# Tell me what you think...



## Denuch (Dec 8, 2011)

Ok so I finally came up with this plan tell me what you think about it. Its 3' x 8',used scarm for the design. N scale. If any of you guys has any tweaks feel free!!  Thanx


----------



## Brakeman Jake (Mar 8, 2009)

Nice...I like that it's not full of tracks,so you have enough space for scenery wich I like personally.However,if I was you,I'd design some way to turn trains around.Otherwise...a nice and simple plan,I do like it.


----------



## Denuch (Dec 8, 2011)

Brakeman Jake said:


> Nice...I like that it's not full of tracks,so you have enough space for scenery wich I like personally.However,if I was you,I'd design some way to turn trains around.Otherwise...a nice and simple plan,I do like it.
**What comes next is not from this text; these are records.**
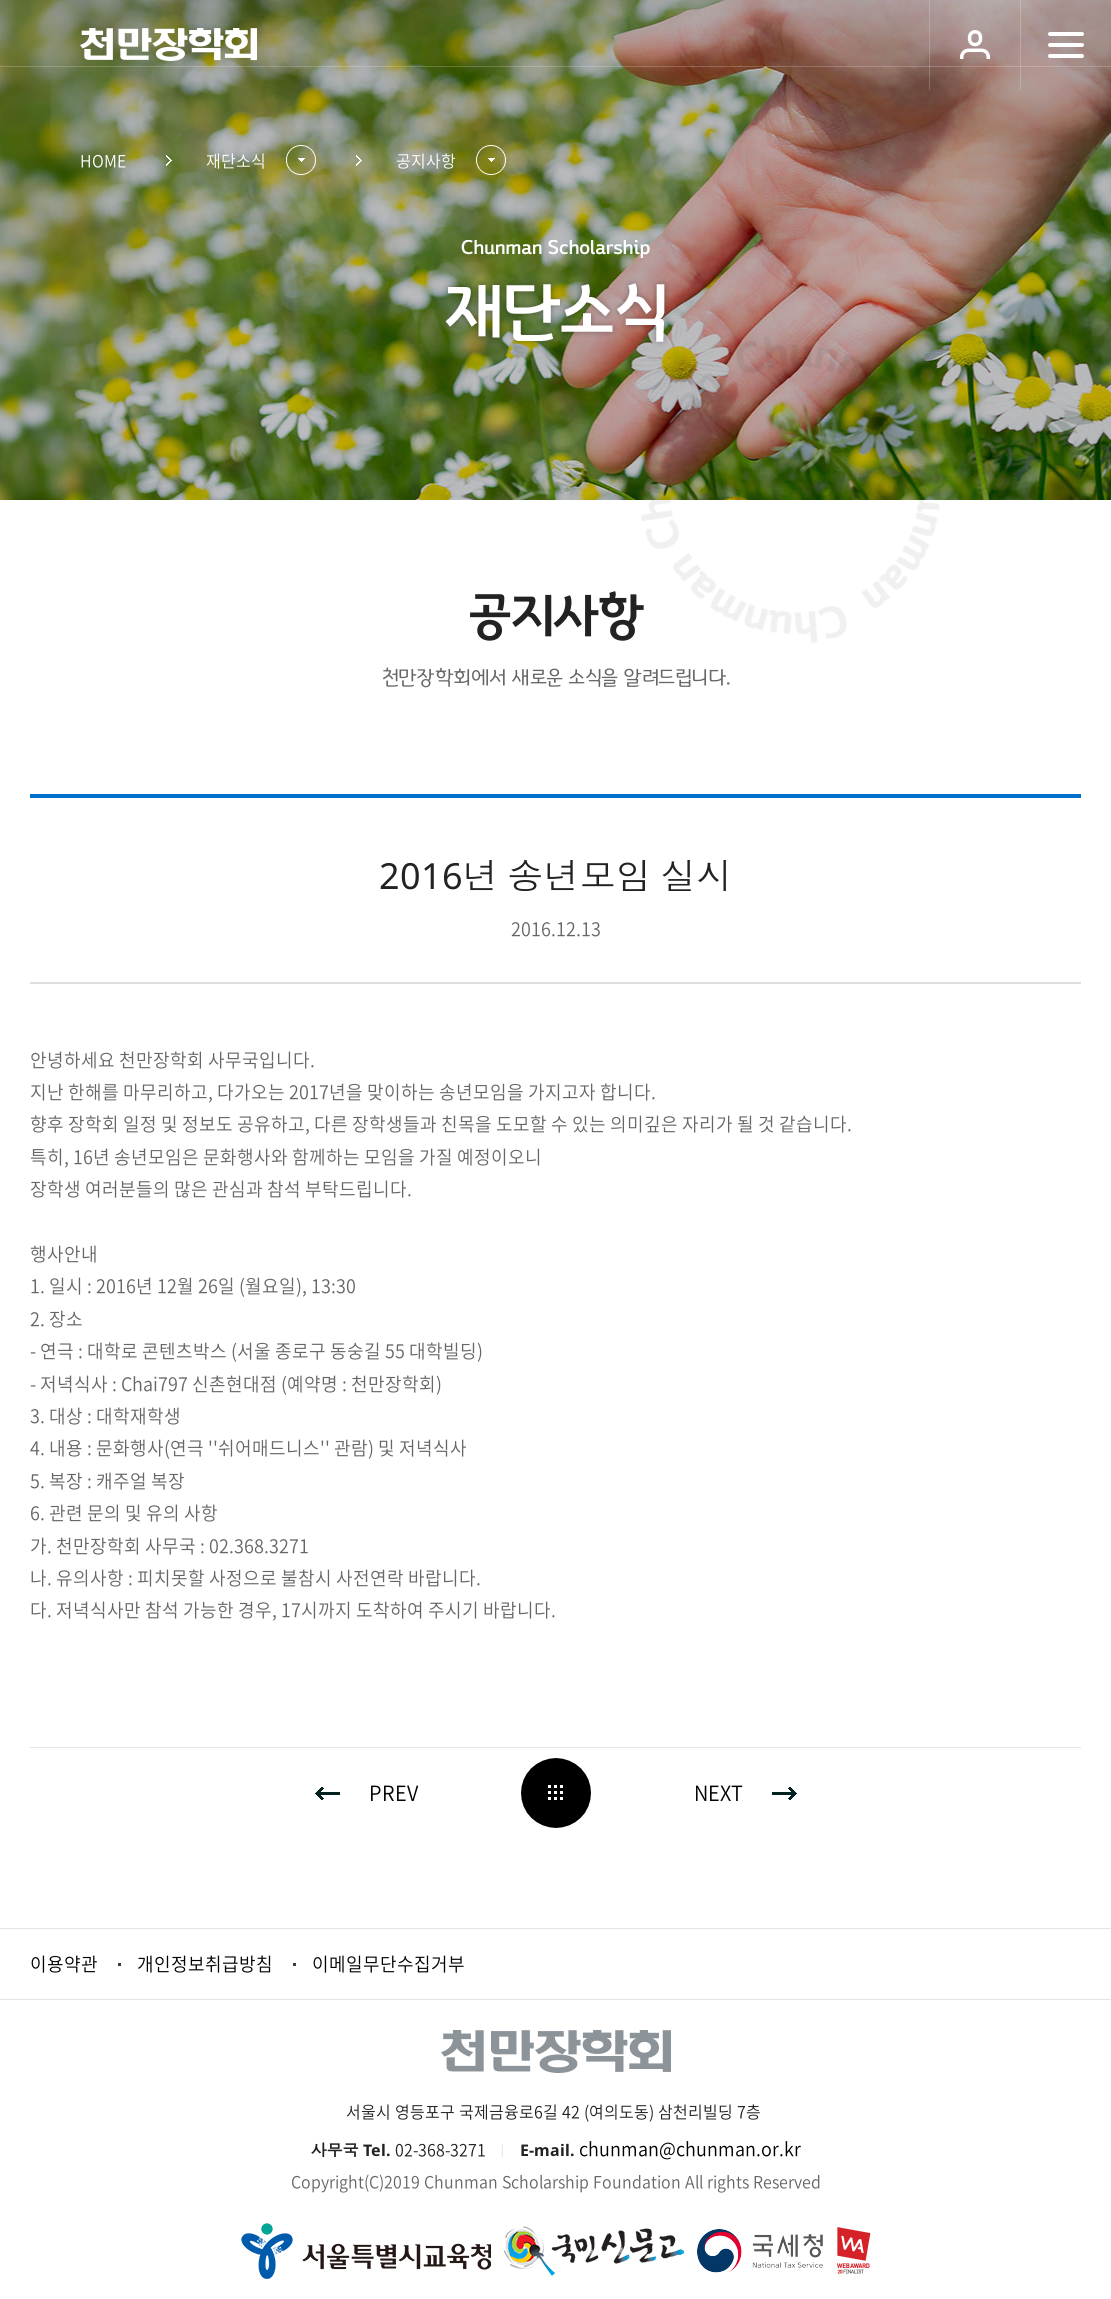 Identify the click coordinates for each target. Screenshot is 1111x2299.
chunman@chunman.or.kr (690, 2148)
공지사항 (426, 160)
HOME (103, 160)
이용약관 (64, 1963)
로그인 (974, 45)
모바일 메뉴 (1065, 45)
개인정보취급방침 (205, 1963)
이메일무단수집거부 (388, 1963)
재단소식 (236, 160) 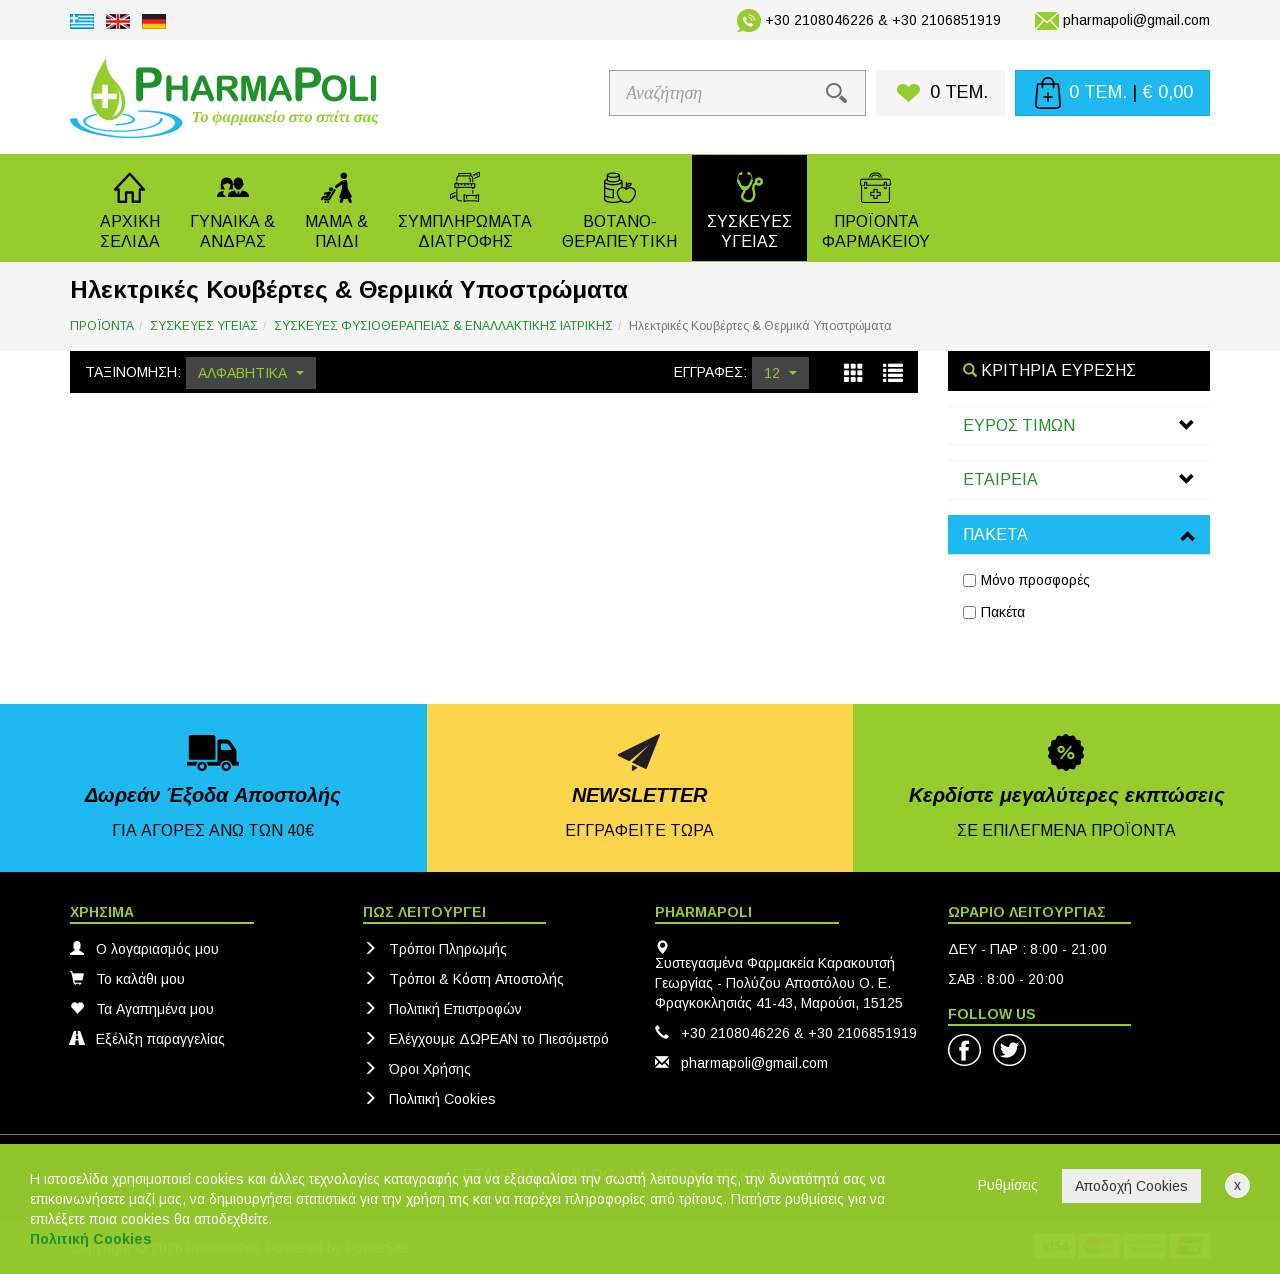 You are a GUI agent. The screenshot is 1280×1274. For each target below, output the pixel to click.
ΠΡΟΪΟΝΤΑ (102, 326)
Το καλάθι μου (127, 979)
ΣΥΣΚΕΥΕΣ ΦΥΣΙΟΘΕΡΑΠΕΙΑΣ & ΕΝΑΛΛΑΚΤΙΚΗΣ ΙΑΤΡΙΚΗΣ (443, 326)
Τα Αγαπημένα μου (142, 1009)
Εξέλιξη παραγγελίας (147, 1039)
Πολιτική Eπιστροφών (442, 1009)
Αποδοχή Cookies (1131, 1186)
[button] (232, 208)
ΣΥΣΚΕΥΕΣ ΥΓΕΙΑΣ (204, 326)
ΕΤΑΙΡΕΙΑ (1000, 479)
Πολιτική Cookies (429, 1099)
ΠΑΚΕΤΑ (995, 534)
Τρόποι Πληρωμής (435, 949)
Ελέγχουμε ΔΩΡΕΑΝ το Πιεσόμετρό (486, 1039)
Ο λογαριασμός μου (144, 949)
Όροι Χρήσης (417, 1069)
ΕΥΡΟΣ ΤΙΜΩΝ (1019, 425)
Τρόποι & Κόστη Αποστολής (463, 979) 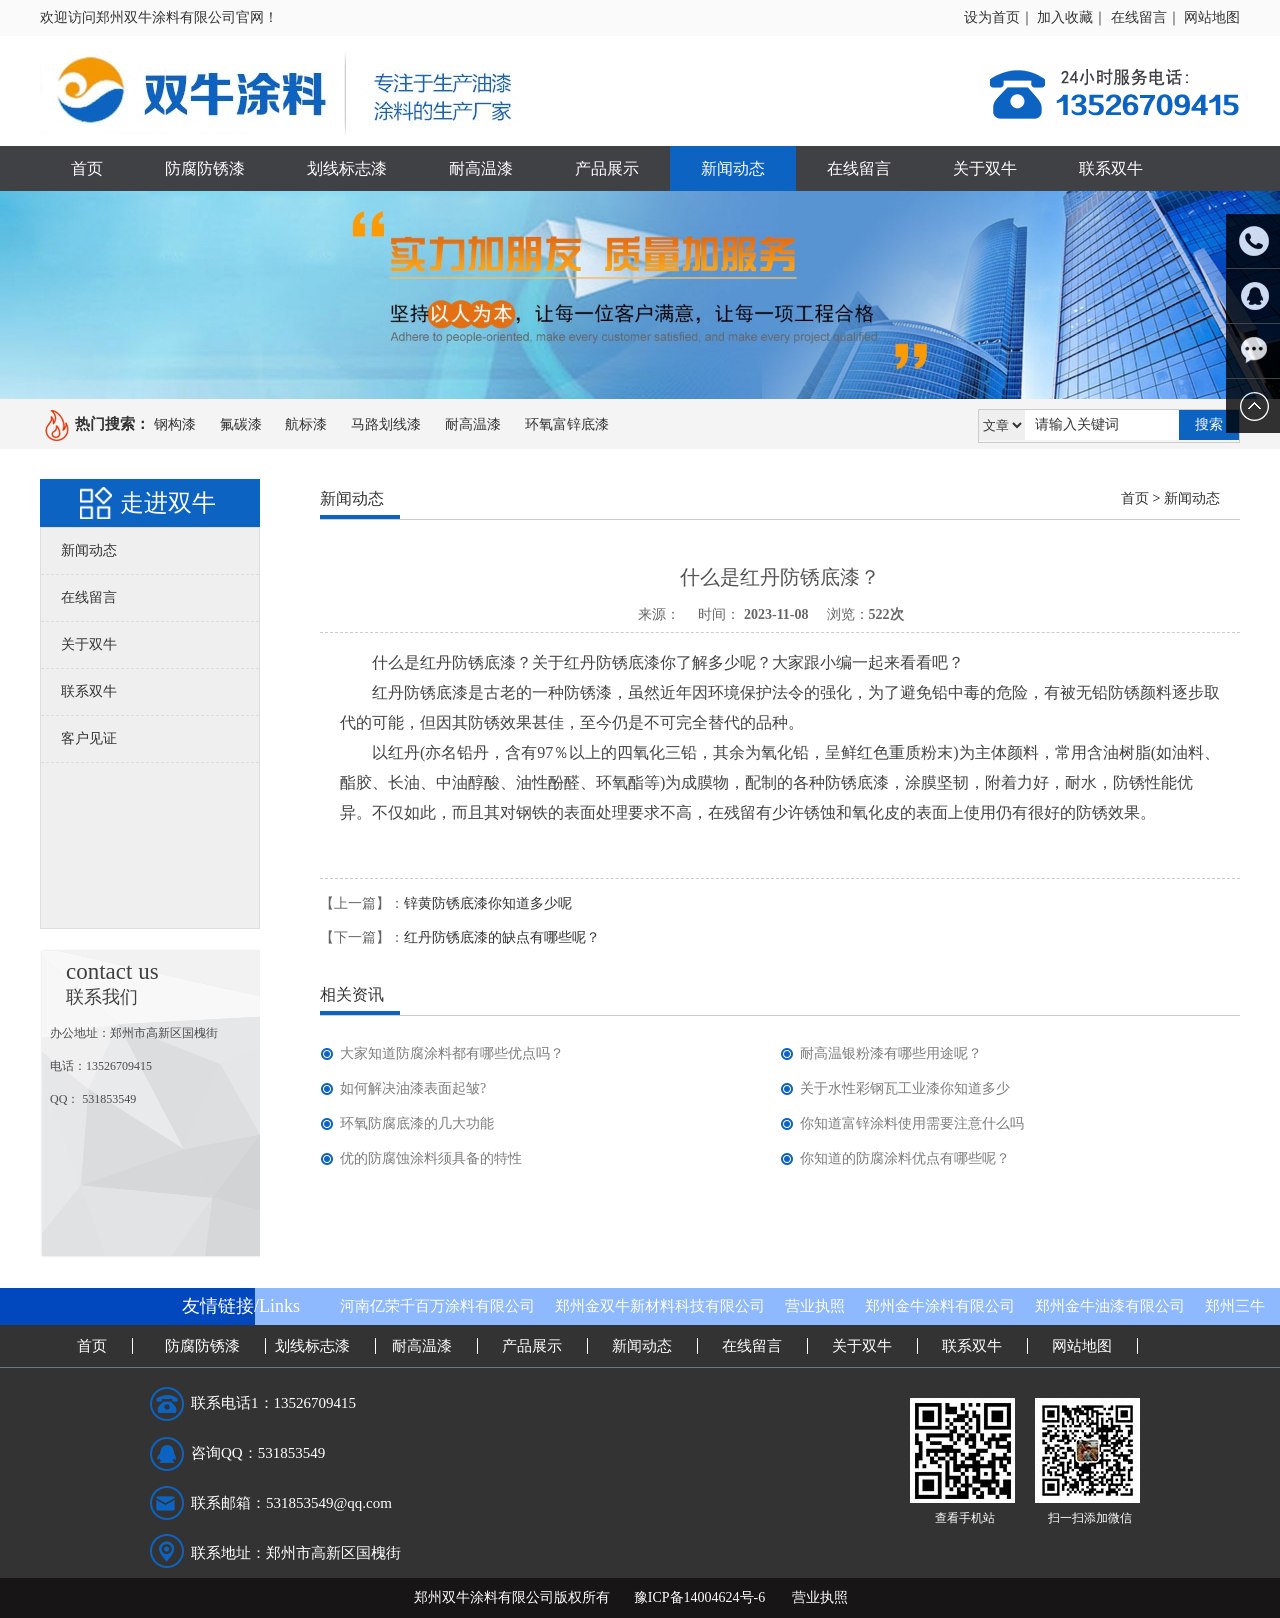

Thanks Jake. I will do that definatley.


----------



## NIMT (Jan 6, 2011)

I second the :thumbsup:, also with the reverse loop too!


----------



## Denuch (Dec 8, 2011)

*Early present*

Well I went out today with a friend and he bought me a turntable(half price). Now iI just got to wait for my auction I won on E-bay to come(early next week and I'll be layin track.:thumbsup::thumbsup:


----------



## mwpeber (Dec 5, 2011)

If you add a double mainline on the right side, maybe just a couple feet of track and 2 switches, you could run 2 trains at once (inner and outer loop).


----------